The Clafrica input method uses ASCII shortcut sequences to type Nufi characters. nuficlean ships the canonical mapping table and exposes it through two functions and a class.

apply_clafrica(text)

Converts all Clafrica shortcuts in text to Unicode, preserving whitespace.

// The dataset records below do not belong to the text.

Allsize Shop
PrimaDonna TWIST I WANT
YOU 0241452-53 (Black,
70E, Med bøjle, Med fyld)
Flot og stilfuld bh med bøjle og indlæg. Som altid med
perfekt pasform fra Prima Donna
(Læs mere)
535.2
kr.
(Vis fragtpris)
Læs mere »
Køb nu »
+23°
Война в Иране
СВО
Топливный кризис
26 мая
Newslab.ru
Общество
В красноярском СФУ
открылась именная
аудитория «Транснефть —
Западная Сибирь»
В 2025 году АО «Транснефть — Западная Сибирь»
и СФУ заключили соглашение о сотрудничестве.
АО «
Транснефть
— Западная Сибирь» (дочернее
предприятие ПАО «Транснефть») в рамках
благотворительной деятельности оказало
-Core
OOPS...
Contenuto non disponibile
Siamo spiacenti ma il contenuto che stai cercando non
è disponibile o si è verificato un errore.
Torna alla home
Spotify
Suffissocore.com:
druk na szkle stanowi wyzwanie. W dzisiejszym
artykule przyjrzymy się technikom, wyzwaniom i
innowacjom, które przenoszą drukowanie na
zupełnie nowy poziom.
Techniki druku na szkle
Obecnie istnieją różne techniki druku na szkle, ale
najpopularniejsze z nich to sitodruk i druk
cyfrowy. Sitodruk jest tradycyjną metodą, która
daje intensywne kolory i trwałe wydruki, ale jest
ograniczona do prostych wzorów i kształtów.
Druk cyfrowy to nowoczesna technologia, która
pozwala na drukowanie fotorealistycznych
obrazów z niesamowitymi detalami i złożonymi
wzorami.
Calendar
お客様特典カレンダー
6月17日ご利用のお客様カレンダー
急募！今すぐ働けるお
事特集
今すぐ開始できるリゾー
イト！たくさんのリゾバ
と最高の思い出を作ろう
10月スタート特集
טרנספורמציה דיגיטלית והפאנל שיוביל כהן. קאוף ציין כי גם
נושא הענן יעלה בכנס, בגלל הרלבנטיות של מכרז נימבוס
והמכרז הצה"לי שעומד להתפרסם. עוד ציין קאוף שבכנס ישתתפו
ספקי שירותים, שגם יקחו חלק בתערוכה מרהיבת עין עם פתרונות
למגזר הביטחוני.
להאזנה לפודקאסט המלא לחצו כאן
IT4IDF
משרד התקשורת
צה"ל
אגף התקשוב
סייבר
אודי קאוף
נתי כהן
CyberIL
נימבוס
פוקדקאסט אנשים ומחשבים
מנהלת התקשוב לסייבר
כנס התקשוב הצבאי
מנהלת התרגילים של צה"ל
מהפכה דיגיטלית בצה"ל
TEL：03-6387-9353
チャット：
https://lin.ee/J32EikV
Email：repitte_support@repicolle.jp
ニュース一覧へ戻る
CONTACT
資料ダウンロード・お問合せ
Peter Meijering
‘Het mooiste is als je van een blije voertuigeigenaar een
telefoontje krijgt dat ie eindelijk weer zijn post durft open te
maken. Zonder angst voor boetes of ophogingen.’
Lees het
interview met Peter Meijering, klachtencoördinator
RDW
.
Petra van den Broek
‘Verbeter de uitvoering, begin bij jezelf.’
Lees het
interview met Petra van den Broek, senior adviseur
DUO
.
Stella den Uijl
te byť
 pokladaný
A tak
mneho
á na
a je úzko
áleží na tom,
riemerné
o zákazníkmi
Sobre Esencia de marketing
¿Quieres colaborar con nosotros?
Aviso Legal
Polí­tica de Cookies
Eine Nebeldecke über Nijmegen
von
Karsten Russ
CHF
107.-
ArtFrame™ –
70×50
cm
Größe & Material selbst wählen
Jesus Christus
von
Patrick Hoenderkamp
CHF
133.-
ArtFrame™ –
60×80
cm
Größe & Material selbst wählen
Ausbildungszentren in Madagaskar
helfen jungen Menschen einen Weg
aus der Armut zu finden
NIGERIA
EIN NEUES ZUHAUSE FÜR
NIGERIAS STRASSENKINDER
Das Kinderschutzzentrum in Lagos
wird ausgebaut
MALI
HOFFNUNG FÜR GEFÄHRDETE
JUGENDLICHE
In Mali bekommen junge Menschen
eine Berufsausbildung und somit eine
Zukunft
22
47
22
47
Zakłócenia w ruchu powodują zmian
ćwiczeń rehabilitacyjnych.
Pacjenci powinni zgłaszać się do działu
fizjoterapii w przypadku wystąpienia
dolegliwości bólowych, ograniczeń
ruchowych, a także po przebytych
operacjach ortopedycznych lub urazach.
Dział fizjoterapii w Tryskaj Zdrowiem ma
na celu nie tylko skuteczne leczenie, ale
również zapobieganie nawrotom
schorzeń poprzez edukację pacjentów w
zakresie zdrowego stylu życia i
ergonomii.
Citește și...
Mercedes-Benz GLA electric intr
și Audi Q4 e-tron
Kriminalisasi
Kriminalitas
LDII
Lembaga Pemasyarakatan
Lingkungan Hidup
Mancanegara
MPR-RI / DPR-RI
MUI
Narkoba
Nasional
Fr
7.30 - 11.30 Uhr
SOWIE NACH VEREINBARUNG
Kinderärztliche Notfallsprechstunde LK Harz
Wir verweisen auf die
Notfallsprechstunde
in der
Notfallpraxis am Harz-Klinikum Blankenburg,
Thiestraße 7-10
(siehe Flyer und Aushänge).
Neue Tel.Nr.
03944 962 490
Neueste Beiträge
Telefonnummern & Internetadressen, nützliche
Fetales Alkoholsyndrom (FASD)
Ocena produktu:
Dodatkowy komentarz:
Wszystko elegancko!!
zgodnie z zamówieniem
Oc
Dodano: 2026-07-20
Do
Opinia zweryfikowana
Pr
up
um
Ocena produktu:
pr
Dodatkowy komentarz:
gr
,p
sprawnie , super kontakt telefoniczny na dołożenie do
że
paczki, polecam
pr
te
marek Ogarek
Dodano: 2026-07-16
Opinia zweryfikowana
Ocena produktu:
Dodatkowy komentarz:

from nuficlean import apply_clafrica

apply_clafrica("af1 e2 n*")   # → "ɑ̀ é ŋ"
apply_clafrica("eu3 af5")     # → "ə̄ ɑ̂"
apply_clafrica("uu1 o*2")     # → "ʉ̀ ɔ́"
apply_clafrica("N* O*")       # → "Ŋ Ɔ"

Live-typing mode — pass preserve_ambiguous_trailing=True to leave the last token untouched while the user may still extend it:

apply_clafrica("af", preserve_ambiguous_trailing=True)  # → "af"  (could become af1, af2…)
apply_clafrica("af1")                                   # → "ɑ̀"

finalize_clafrica(text)

Like apply_clafrica but also resolves any trailing ambiguous shortcut — use this when the user confirms input (e.g. presses Enter or Space).

from nuficlean import finalize_clafrica

finalize_clafrica("eu3")   # → "ə̄"
finalize_clafrica("af1")   # → "ɑ̀"
finalize_clafrica("n*")    # → "ŋ"

ClafricaEngine — advanced use

Instantiate the engine directly when you need a custom mapping or extra entries.

from nuficlean import ClafricaEngine

# Add project-specific shortcuts on top of the default table
engine = ClafricaEngine(extra={"nkap": "ŋkɑ̄p"})
engine.apply_mapping("nkap e2")   # → "ŋkɑ̄p é"
engine.finalize_input("eu3")      # → "ə̄"
engine.lookup("af1")              # → "ɑ̀"
engine.lookup("xyz")              # → None

# Fully custom table (replaces the default)
engine = ClafricaEngine(mapping={"a1": "à", "e1": "è"})

Shortcut reference

Shortcut Output Notes
af ɑ open-a
eu ə schwa
ai ε epsilon
o* ɔ open-o
uu ʉ u-bar
n* ŋ eng
N* Ŋ Eng (uppercase)
a1 a2 a3 à á ā low / mid / high tone
af1 af2 af3 ɑ̀ ɑ́ ɑ̄ open-a tones
eu1 eu2 eu3 ə̀ ə́ ə̄ schwa tones
o*1 o*2 o*3 ɔ̀ ɔ́ ɔ̄ open-o tones

Tone digits: 1 = low, 2 = mid, 3 = high, 5 = rising, 7 = falling.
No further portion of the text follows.